Es waren zwei andere Werke, die einen bleibenden, tiefen Eindruck hinterließen: zum einen, verbunden mit dem Eindruck, dass man Musik von Max Bruch auch spannend machen kann, dessen "Kol Nidrei" - in einem Arrangement von Gerard Posch. Und man konnte sich des Gedankens nicht erwehren, dass diese Fassung für Altsaxophon und Blasorchester (natürlich mit Perkussion) eindrucksvoller ist als die Originalversion für Solocello und Orchester. Denn der Verzicht auf die Streicher bedeutete keinen Substanzverlust, sondern eine Verdichtung, eine Homogenisierung der Gemeinde in ihren Klagen und Gebeten, die in ihren einzelnen Gruppierungen sehr gut und stimmungsvoll herausgearbeitet waren. Für die Solistin Lena Brendel bedeutete das natürlich, dass sie es schwerer hatte, sich klanglich gegen das Orchester abzusetzen, als die Cellisten. Aber das gelang ihr ausgezeichnet, denn sie setzte nicht auf Kontrast, sondern auf ein Heraustreten und Wieder-Eintauchen in das Tutti. Sie spielte mit wunderbar weichem Ansatz und einer absolut plastischen Artikulation und war dabei auch erheblich näher an der menschlichen Stimme als das Violoncello. Vielleicht gibt es ja mal wieder eine CD.

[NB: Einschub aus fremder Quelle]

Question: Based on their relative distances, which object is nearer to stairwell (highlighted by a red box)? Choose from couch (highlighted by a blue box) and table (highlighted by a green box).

Für die wäre auch das andere Werk bestens geeignet. Man muss "Wibraphon" geradezu dankbar sein, dass sich die Musiker der Mühe des Einstudierens ausgesetzt haben, denn "Gloriosa" des Japaners Yasuhide Ito ist rhythmisch und spieltechnisch außerordentlich fordernd. Das dreisätzige Werk thematisiert den schwierigen Versuch des Christentums, in Japan Fuß zu fassen und erzählt dadurch nicht nur eine spannende, gewaltreiche Geschichte, sondern verbindet geschickt Elemente der beiden Musiken. Man musste den historischen Hintergrund nicht unbedingt kennen, um sich von dieser Musik fesseln zu lassen, denn die enorme Konzentration des Orchesters übertrug sich sehr schnell auf die Zuhörer. Da prallten musikalisch und formal durchaus Welten aufeinander, da konnten sich auch die Perkussionisten bestens in Szene setzen. Da hörte man die mit Kirschblüten bestreute japanische Härte, da hörte man Momente der Hoffnung in einer kleinen, nicht ganz so ernsten Fuge. Nein, das war wirklich geistreiche Programmmusik in einer mitreißenden Aufführung.